[Data listing Boundary: Start]

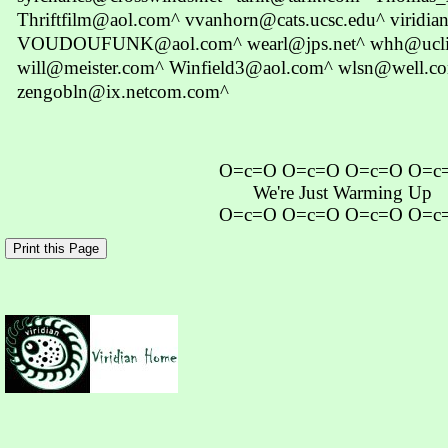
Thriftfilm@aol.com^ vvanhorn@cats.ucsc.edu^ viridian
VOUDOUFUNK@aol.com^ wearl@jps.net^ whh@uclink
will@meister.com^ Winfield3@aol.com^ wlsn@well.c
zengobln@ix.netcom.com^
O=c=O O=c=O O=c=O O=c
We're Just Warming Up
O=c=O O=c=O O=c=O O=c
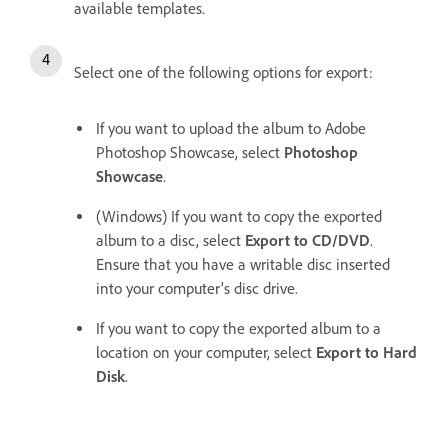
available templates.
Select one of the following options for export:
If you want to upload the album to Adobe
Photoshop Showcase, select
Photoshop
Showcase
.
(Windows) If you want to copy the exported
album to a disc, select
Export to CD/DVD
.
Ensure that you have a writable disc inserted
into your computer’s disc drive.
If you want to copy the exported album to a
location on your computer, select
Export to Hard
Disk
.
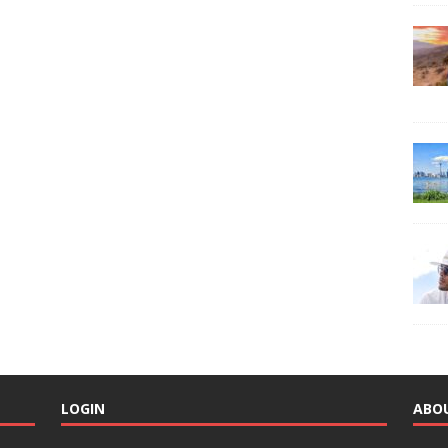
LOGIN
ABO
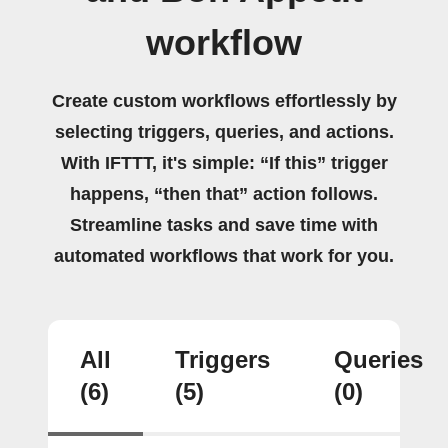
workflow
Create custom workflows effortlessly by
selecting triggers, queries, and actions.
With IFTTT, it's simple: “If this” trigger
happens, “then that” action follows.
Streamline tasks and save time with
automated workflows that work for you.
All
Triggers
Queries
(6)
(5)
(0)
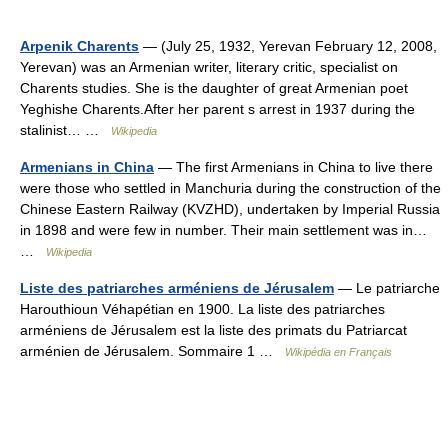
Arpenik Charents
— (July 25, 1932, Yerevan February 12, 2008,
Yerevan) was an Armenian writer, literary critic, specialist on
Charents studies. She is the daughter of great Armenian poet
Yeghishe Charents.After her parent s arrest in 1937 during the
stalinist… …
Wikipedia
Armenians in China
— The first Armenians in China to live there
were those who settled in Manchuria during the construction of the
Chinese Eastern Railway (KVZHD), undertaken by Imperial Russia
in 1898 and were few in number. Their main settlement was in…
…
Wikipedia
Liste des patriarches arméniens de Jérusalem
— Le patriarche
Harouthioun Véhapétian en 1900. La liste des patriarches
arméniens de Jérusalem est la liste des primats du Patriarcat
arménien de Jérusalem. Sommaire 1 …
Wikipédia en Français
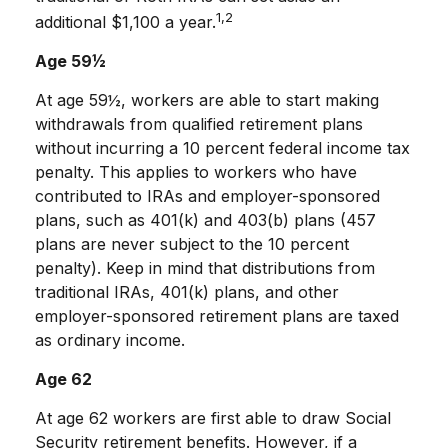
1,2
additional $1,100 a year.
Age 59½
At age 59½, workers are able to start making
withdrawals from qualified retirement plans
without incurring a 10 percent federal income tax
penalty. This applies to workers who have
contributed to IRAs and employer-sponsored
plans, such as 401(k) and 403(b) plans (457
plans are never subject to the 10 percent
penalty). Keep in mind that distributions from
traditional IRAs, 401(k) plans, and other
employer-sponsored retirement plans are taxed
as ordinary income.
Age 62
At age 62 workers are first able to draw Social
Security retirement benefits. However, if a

[Data listing Boundary: End]

Your reply is the full set of entries reproduced exactly, with images omitted.

Thriftfilm@aol.com^ vvanhorn@cats.ucsc.edu^ viridian
VOUDOUFUNK@aol.com^ wearl@jps.net^ whh@uclink
will@meister.com^ Winfield3@aol.com^ wlsn@well.c
zengobln@ix.netcom.com^
O=c=O O=c=O O=c=O O=c
We're Just Warming Up
O=c=O O=c=O O=c=O O=c
available templates.
Select one of the following options for export:
If you want to upload the album to Adobe
Photoshop Showcase, select
Photoshop
Showcase
.
(Windows) If you want to copy the exported
album to a disc, select
Export to CD/DVD
.
Ensure that you have a writable disc inserted
into your computer’s disc drive.
If you want to copy the exported album to a
location on your computer, select
Export to Hard
Disk
.
LOGIN
ABO
workflow
Create custom workflows effortlessly by
selecting triggers, queries, and actions.
With IFTTT, it's simple: “If this” trigger
happens, “then that” action follows.
Streamline tasks and save time with
automated workflows that work for you.
All
Triggers
Queries
(6)
(5)
(0)
Arpenik Charents
— (July 25, 1932, Yerevan February 12, 2008,
Yerevan) was an Armenian writer, literary critic, specialist on
Charents studies. She is the daughter of great Armenian poet
Yeghishe Charents.After her parent s arrest in 1937 during the
stalinist… …
Wikipedia
Armenians in China
— The first Armenians in China to live there
were those who settled in Manchuria during the construction of the
Chinese Eastern Railway (KVZHD), undertaken by Imperial Russia
in 1898 and were few in number. Their main settlement was in…
…
Wikipedia
Liste des patriarches arméniens de Jérusalem
— Le patriarche
Harouthioun Véhapétian en 1900. La liste des patriarches
arméniens de Jérusalem est la liste des primats du Patriarcat
arménien de Jérusalem. Sommaire 1 …
Wikipédia en Français
1,2
additional $1,100 a year.
Age 59½
At age 59½, workers are able to start making
withdrawals from qualified retirement plans
without incurring a 10 percent federal income tax
penalty. This applies to workers who have
contributed to IRAs and employer-sponsored
plans, such as 401(k) and 403(b) plans (457
plans are never subject to the 10 percent
penalty). Keep in mind that distributions from
traditional IRAs, 401(k) plans, and other
employer-sponsored retirement plans are taxed
as ordinary income.
Age 62
At age 62 workers are first able to draw Social
Security retirement benefits. However, if a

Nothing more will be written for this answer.